Tuesday, May 6, 2008

The importance of getting ALL the facts...

There are many lessons that I can take from the situation which continues to unfold in front of me concerning our house and the state of my family. Not only financial lessons (what NOT to do), but also life lessons. One that has really come to the front right now is the importance of withholding judgment until one has sufficient evidence for both sides of the story. Obviously, here, you have my dad's case of why he feels that he needs to do this, but you also have my case and my mom's case of how difficult of a spot this puts us in. Not only that, but the emotional aspects tied to the house and the relationship status between my dad and all of us. I won't go into great details here because my point is not to publicize our disagreements and problems. I only wish to make a point about judging.

It's a word Christians hear a lot, in particular that it's something we should not do. It comes from the Savior's teachings in Matthew 7:1-2: "Judge not, that ye be not judged. For with what judgment ye judge, ye shall be judged: and with what measure ye mete, it shall be measured to you again. " It's a concept that Christians are familiar with, yet I've found few understand. It seems many believe that "not judging" means we cannot make decisions on people or things at all. But, as we all know, we have to make judgements every day on who we associate with or what we are going to do (among other things). Without judgments, we would never progress or learn. So, was Jesus trying to teach us that we shouldn't come to a decision? Hardly. What he is talking about is making improper judgments, or judgments without the full picture.

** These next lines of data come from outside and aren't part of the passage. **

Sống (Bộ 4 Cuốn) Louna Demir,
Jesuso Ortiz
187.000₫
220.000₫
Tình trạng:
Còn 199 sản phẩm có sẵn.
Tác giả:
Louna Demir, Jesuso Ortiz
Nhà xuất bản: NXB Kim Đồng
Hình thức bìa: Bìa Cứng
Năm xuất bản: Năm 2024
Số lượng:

This usually involves how we label people. The most common "judgments" I see around are more generalizations or oversimplifications we make about a person or group of people based on very little information or lack of experience. For instance, the idea that because someone is overweight it's because they're "lazy" or just "sit on their couch all day and eat junkfood." There are likely a variety of reasons why that person is overweight and unless we have a full look into how they actually live their life and all the things that affect them both phyiscally and mentally, labeling that person as "lazy" is an unrighteous judgment. While we can certainly make conjectures about why they may be overweight, we cross that line when we simply decide one is true and we condemn that person. There are other examples of unrighteous judgment too, of course. Sometimes in arguments it's easy to judge how someone is acting (or reacting) because we assume they are "just mean" or "hateful". In fact, it may be that we don't know something because of lack of experience, lack of understanding, or just ignorance of the history and background of that person. Sometimes too, we may simply just have one side of the story. So in reality, that person we think is "hateful" may actually have a wealth of experience that has caused them to not trust someone (or whatever the disagreement is over) and thus be perfectly justified in being upset.

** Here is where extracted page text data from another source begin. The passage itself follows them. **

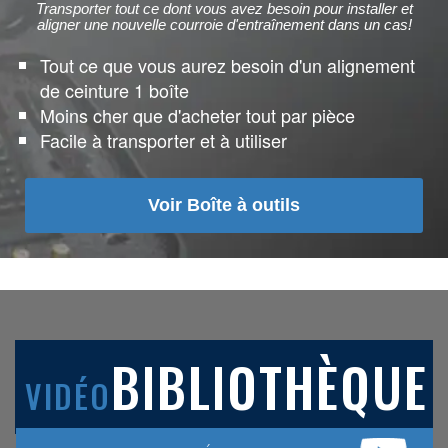
Transporter tout ce dont vous avez besoin pour installer et
aligner une nouvelle courroie d'entraînement dans un cas!
Tout ce que vous aurez besoin d'un alignement
de ceinture 1 boîte
Moins cher que d'acheter tout par pièce
Facile à transporter et à utiliser
Voir Boîte à outils
BIBLIOTHÈQUE
VIDÉO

OK, so how can we judge better? I'm OF COURSE not perfect, but I have found things that have helped me. It goes without saying that we need to get the whole story, especially when it involves two sides who disagree. That can involve asking people how and WHY they feel as such and truly being open to their responses. Being respectful of viewpoints and experiences is a big one too. It also involves being as fair as possible. This is a case where information from the Book of Mormon plays a key role in helping us to better understand what the Bible is trying to tell us. Moroni 7:15-18 gives us the counsel that not only are we to judge ourselves (we have to, like I said), but we are to do it with the "Spirit of Christ" (v. 16), also referred to as the "Light of Christ" (v. 18). The reason that God is able to judge us is because he is able to do it in perfect fairness. He knows all the sides of the argument, he knows the limitations or situational elements, and most of all he knows us; our tendancies, our strenghts, and our weaknesses. Through the Light of Christ, a power of discernment given to all of us, we can better judge not only right from wrong, but also who is right and who is in the wrong.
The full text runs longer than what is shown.